**WHAT NEEDS TO BE DONE**
The answer consists of one number: how many lines of the data below include the string "each".

**SUPPLIED MATERIAL**
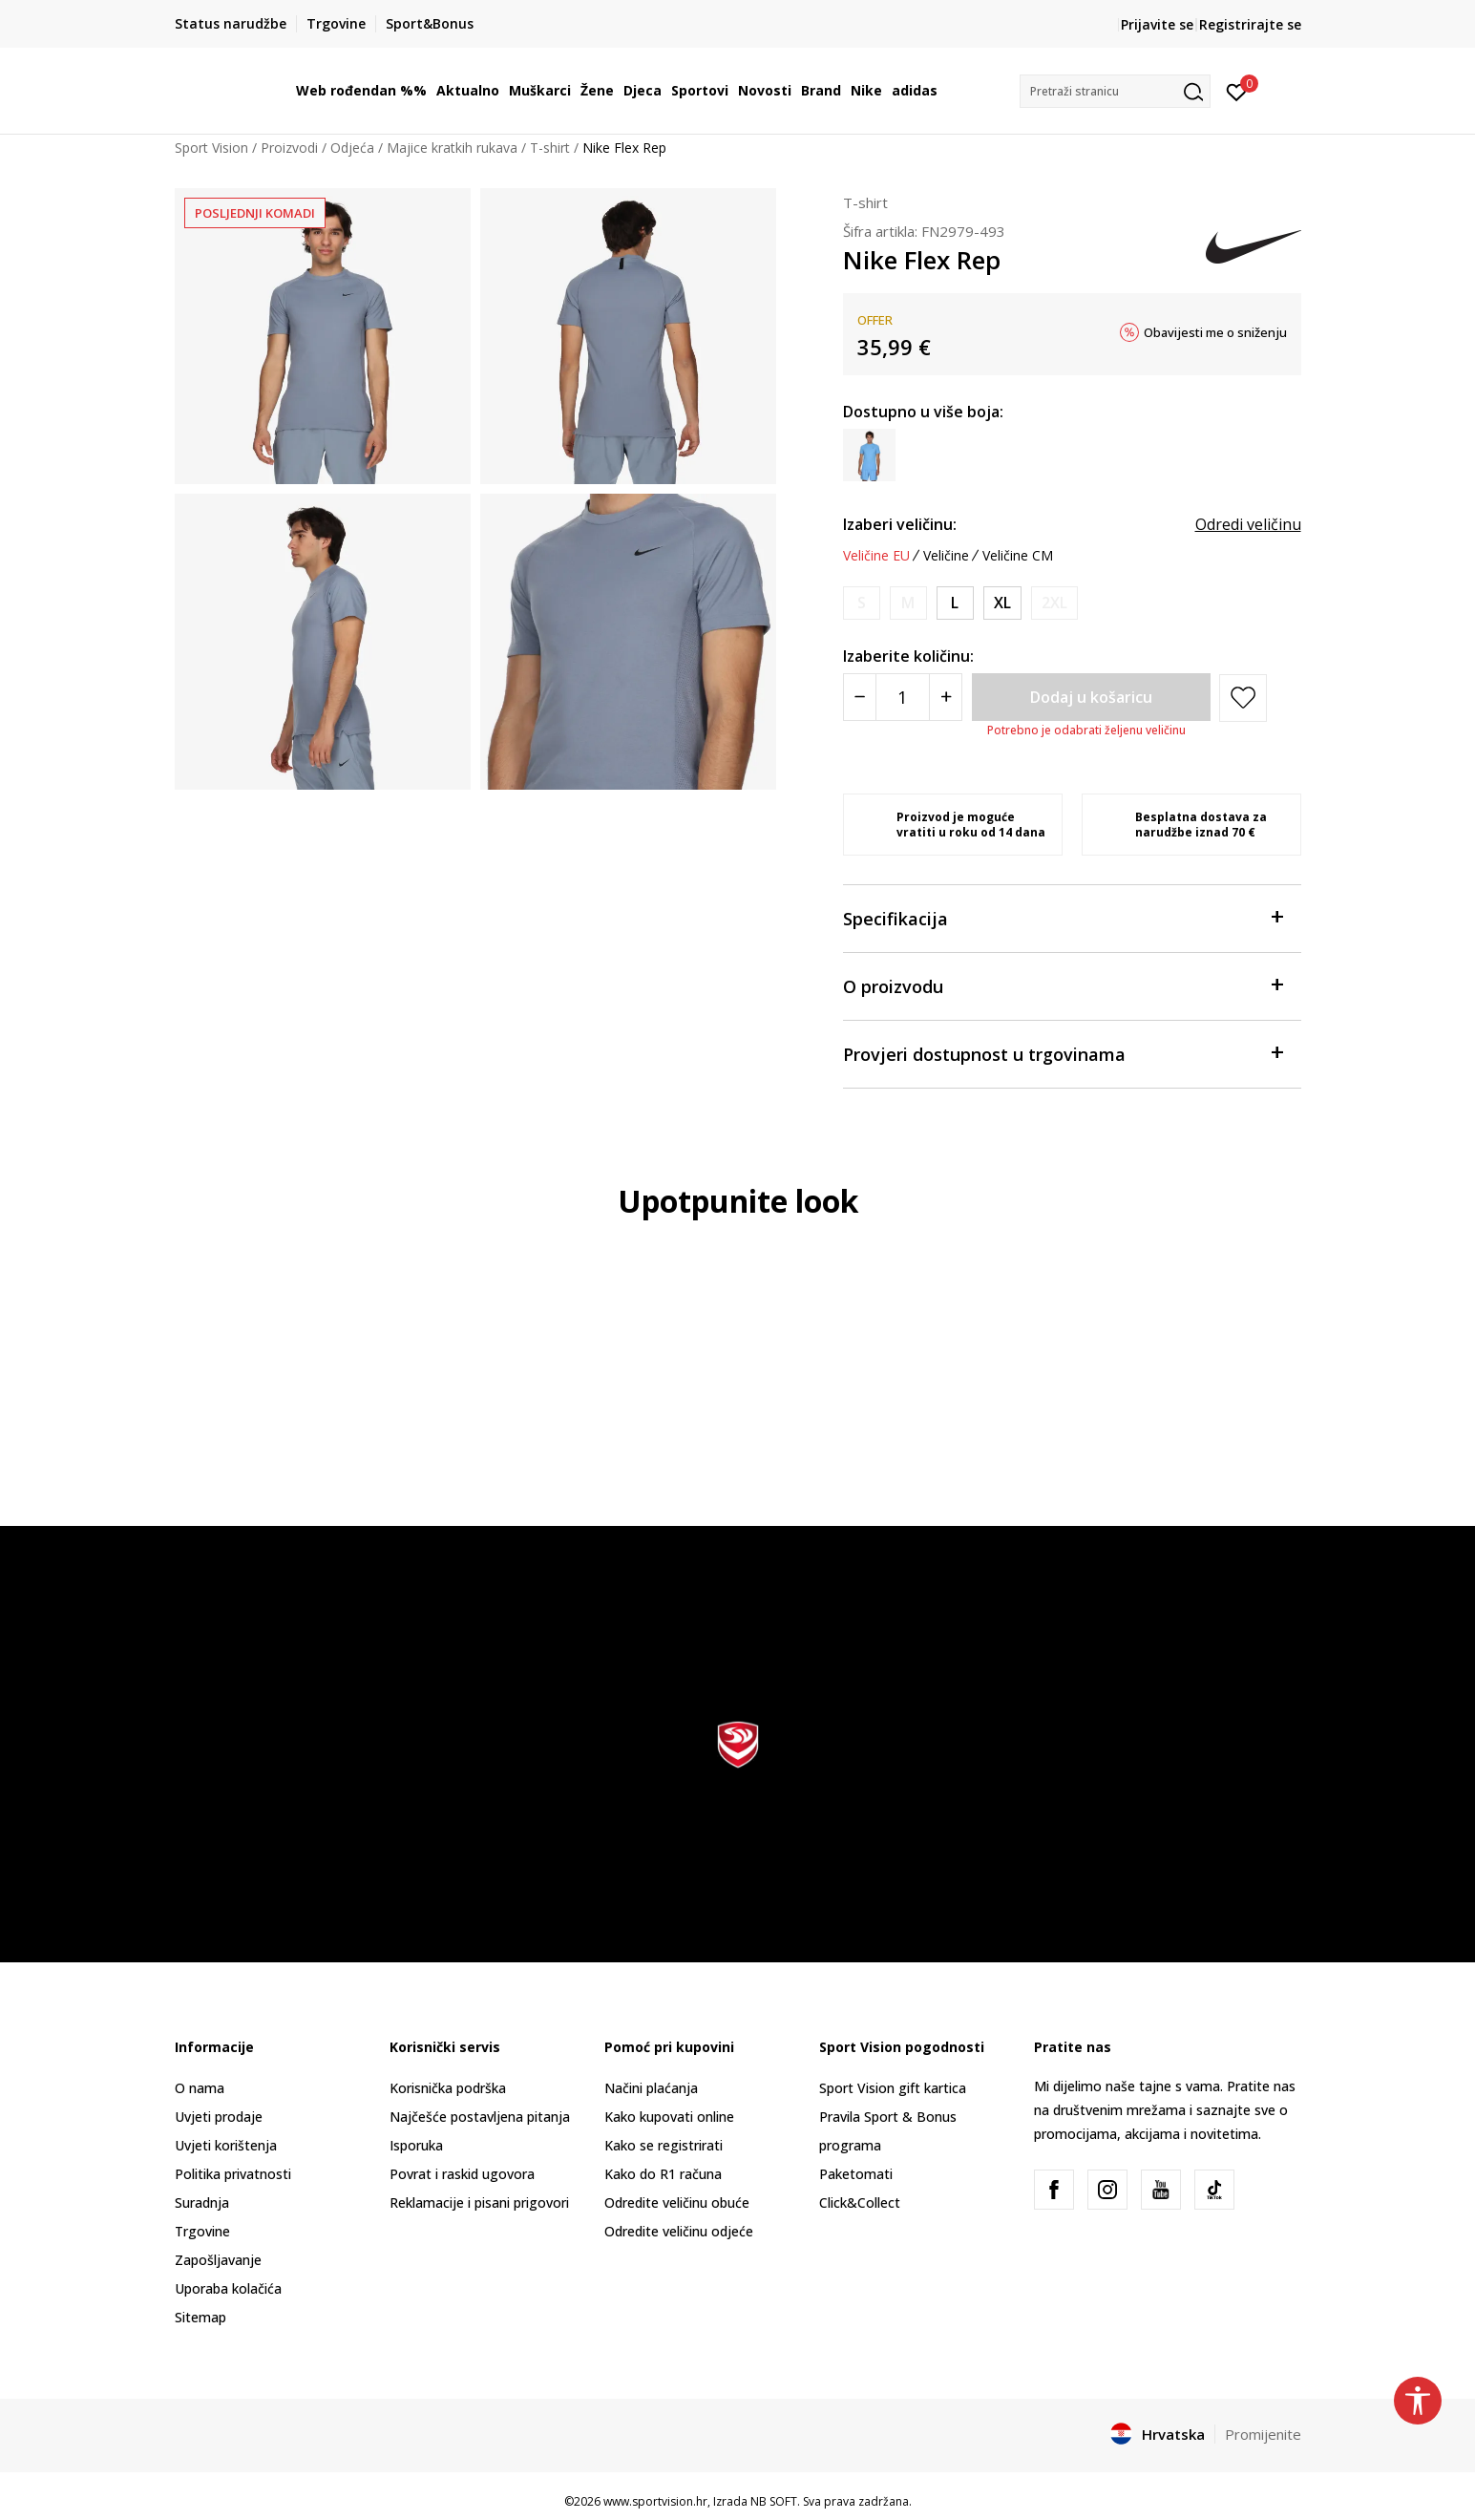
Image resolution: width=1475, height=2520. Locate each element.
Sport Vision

...

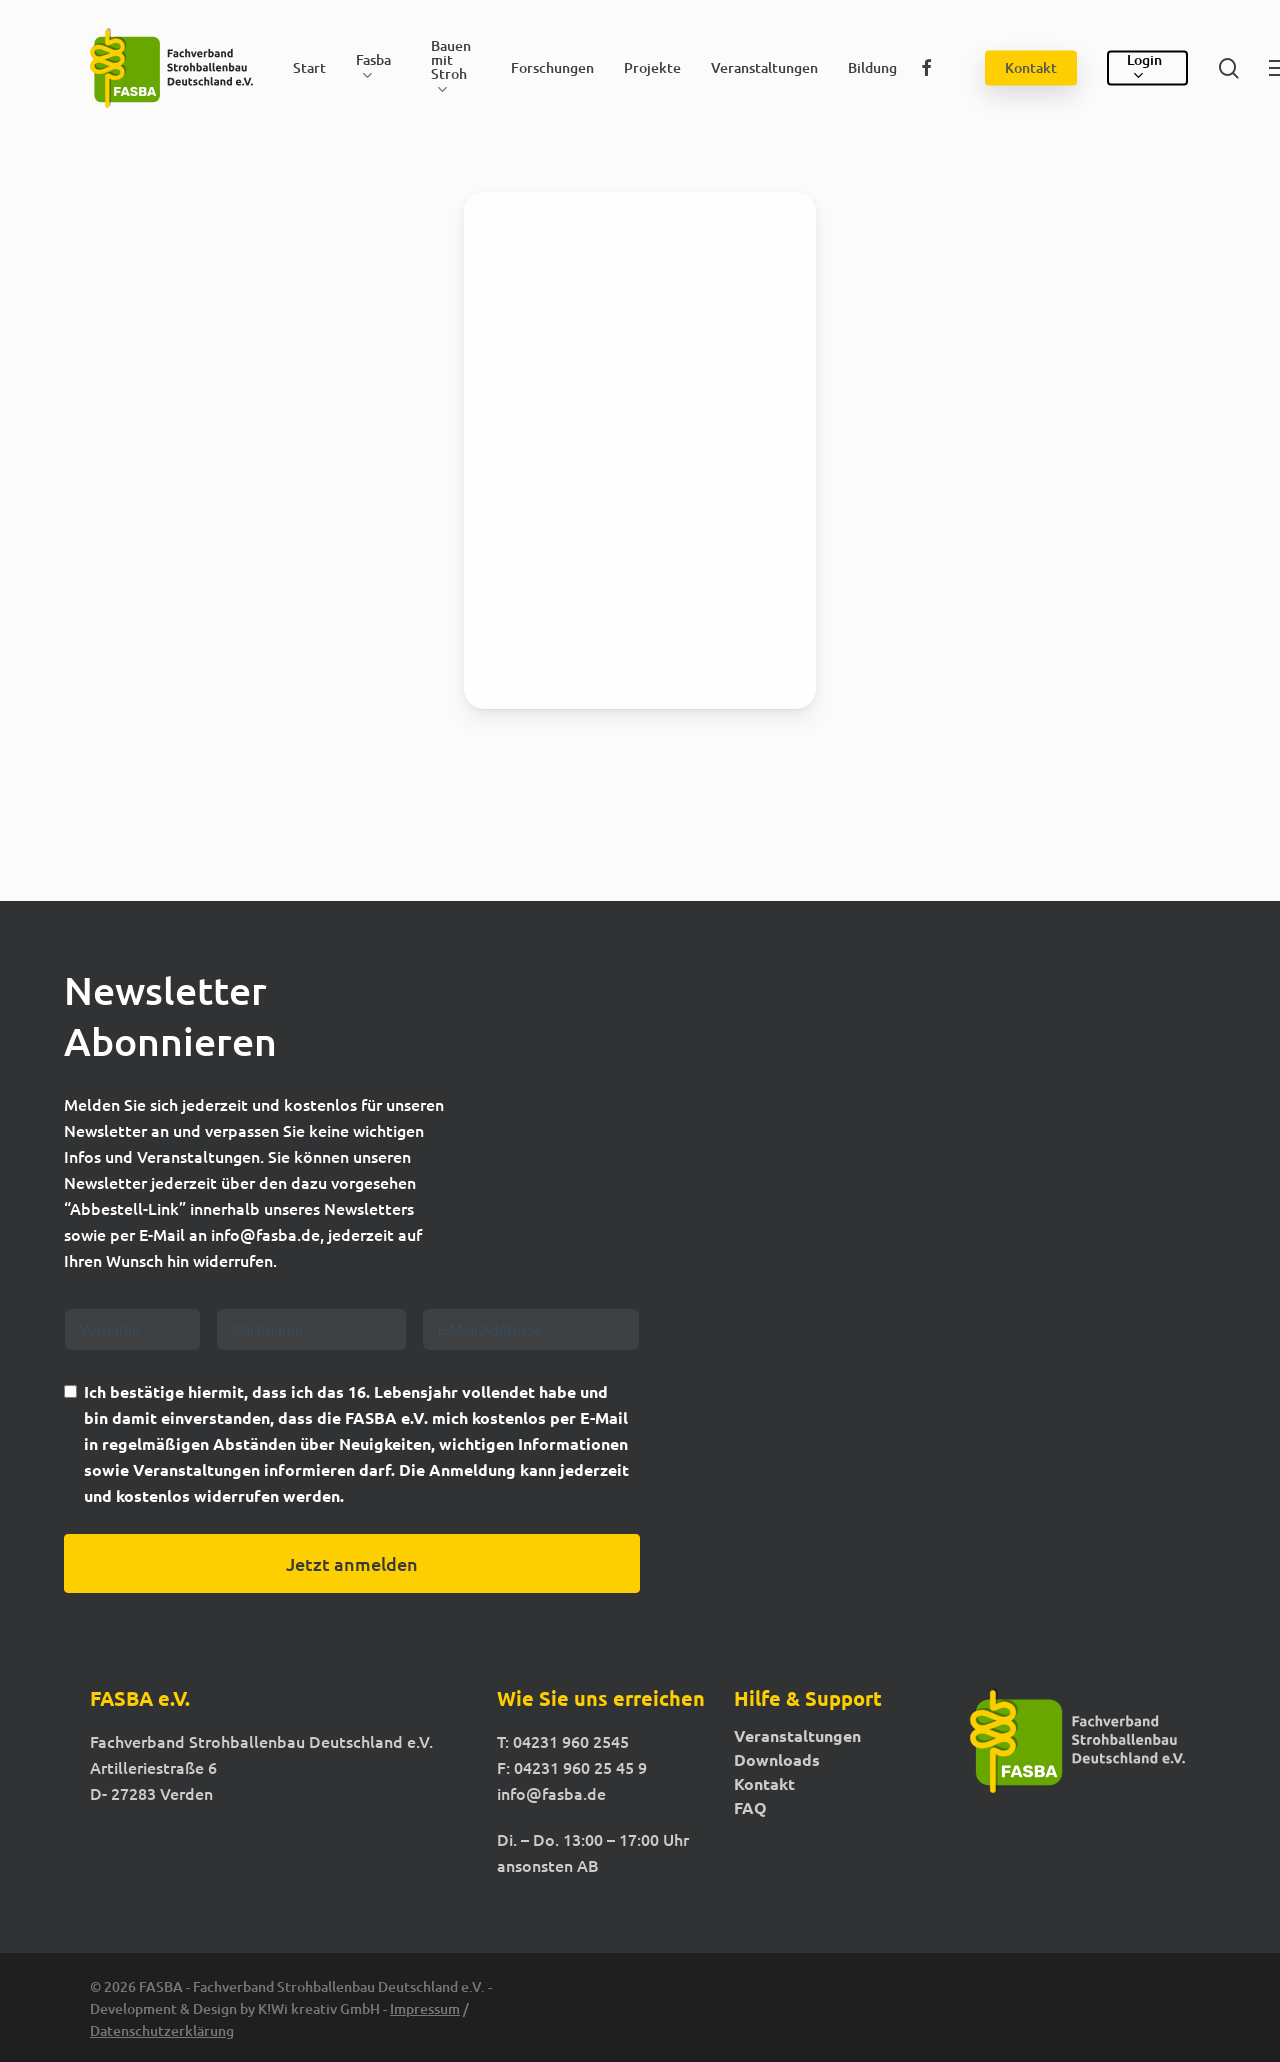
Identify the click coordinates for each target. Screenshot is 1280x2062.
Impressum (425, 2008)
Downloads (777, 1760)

**ANSWER**
2